The most widely used surgical method for benign prostate enlargement is the electrosurgical transurethral resection of prostate (TUR) first described by HUGH Young in 1911. However, with the development of technology, holmium, photoselective vaporization (green light laser) and bipolar resection methods are also used in prostate surgery for large prostate glands.

For prostates over 100 g, the common method used to be open prostatectomy, first described and performed by Millin in 1947. With the development of technology, the laparoscopic technique was introduced in 2002, first described by Mariano et al. With the use of robotic prostatectomy, it has been observed that there is a greater improvement in complaints and a greater increase in quality of life compared to open surgery, as well as less blood loss, less hospital stay and less urethral catheterization time.

Robotic surgery has emerged as a more effective surgical method compared to laparoscopic surgery due to the fact that robotic surgery provides three-dimensional images, surgical sutures are applied more precisely and mobility is better. Robotic surgery is the most common method I use for prostates over 100 grams. It is also an important advantage that stone surgery can be performed easily.
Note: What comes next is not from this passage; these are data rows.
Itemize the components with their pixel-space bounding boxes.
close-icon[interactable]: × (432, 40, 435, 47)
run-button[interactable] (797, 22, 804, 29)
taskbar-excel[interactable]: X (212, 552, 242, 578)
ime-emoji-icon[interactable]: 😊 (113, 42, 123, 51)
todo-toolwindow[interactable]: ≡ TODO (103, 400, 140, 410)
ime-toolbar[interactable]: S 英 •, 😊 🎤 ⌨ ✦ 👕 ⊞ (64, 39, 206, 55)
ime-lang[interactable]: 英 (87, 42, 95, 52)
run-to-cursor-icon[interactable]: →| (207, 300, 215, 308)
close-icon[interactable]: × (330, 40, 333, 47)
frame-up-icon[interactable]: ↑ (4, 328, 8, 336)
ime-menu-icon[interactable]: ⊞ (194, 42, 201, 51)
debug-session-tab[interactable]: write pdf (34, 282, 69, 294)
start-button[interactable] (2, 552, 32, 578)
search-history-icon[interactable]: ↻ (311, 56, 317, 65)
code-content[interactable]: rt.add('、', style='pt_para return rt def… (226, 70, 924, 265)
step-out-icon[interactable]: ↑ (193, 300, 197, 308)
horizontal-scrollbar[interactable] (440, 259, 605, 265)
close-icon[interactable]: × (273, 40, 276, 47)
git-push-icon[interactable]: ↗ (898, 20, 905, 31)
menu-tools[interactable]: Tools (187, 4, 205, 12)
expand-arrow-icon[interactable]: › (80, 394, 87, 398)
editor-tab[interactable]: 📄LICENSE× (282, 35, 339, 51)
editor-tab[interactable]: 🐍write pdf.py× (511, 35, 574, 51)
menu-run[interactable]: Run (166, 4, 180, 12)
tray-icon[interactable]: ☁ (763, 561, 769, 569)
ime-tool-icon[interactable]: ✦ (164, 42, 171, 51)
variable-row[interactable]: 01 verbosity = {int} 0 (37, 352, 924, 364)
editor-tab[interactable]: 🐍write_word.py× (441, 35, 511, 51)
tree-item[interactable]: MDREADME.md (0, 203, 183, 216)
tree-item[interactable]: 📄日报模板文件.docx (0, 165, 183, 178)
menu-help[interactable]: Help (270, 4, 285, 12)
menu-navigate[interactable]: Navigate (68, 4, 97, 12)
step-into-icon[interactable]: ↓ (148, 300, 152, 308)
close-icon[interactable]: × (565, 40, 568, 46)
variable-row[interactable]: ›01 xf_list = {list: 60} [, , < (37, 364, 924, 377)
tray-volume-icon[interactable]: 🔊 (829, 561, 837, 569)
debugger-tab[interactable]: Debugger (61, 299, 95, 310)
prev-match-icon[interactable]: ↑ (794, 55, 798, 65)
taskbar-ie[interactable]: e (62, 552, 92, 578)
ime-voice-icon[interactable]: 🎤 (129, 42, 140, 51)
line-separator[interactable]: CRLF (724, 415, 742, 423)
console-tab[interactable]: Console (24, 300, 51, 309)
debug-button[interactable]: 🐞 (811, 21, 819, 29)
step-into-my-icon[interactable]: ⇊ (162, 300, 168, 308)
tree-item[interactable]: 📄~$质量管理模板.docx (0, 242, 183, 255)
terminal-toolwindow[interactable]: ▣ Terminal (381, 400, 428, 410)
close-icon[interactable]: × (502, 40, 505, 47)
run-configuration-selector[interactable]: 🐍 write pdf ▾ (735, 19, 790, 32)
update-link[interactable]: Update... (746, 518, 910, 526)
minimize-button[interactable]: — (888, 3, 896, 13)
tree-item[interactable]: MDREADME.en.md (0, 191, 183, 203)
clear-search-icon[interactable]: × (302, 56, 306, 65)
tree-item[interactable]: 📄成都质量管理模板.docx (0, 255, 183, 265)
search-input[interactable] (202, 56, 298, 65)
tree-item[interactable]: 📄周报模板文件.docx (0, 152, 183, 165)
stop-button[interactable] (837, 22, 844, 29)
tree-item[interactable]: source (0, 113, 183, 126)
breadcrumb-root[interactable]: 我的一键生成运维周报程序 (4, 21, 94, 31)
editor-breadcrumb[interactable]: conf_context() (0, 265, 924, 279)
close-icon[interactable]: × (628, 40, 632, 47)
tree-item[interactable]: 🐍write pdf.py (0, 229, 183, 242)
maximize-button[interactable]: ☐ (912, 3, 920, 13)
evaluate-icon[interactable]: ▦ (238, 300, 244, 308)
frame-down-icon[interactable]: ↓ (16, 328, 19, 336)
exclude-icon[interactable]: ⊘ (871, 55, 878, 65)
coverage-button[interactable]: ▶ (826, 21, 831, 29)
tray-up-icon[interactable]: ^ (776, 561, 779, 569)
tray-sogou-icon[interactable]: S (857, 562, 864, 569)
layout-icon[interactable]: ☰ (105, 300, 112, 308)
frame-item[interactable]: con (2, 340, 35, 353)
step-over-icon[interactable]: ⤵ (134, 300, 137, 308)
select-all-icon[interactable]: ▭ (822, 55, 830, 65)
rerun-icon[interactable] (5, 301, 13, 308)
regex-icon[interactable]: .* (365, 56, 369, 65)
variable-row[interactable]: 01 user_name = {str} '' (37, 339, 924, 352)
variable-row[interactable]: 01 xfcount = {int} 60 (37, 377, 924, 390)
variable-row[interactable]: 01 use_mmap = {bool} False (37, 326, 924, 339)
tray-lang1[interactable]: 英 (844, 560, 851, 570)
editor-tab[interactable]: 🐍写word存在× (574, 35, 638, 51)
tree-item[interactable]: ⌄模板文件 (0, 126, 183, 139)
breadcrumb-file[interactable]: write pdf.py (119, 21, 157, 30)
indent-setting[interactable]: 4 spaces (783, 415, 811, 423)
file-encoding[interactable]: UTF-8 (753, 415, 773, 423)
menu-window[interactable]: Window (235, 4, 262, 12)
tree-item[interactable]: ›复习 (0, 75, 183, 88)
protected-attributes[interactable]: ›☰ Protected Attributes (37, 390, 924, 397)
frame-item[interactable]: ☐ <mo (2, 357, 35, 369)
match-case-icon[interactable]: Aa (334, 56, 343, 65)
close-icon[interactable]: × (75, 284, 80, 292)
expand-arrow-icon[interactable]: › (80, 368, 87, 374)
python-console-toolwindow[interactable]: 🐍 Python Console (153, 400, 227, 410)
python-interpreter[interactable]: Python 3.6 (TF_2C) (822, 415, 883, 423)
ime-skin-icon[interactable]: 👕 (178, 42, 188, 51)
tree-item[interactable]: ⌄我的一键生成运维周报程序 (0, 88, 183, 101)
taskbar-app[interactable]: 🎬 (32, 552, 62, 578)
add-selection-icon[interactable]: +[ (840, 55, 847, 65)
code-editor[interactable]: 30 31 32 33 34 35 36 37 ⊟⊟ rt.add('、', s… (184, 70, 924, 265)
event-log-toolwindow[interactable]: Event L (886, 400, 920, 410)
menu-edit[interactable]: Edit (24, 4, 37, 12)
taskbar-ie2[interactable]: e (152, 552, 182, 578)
In our robotic prostatectomy (adenomectomy) series, we applied a new method and achieved more success than the previous surgical methods. In this method, the incision made in the bladder reduced the risk of urinary incontinence and accelerated healing. In the treatment of lower urinary tract symptoms caused by large prostate adenomas, we found that the modified robotic prostatectomy (adenomectomy) method we applied was safer, less blood loss, less need for blood transfusion and less hospital stay compared to other methods. The need for bladder flushing in the postoperative period was less with the robotic method we applied.

Robotic surgery is a high success rate and low risk of complications in patients with large prostates and bladder stones.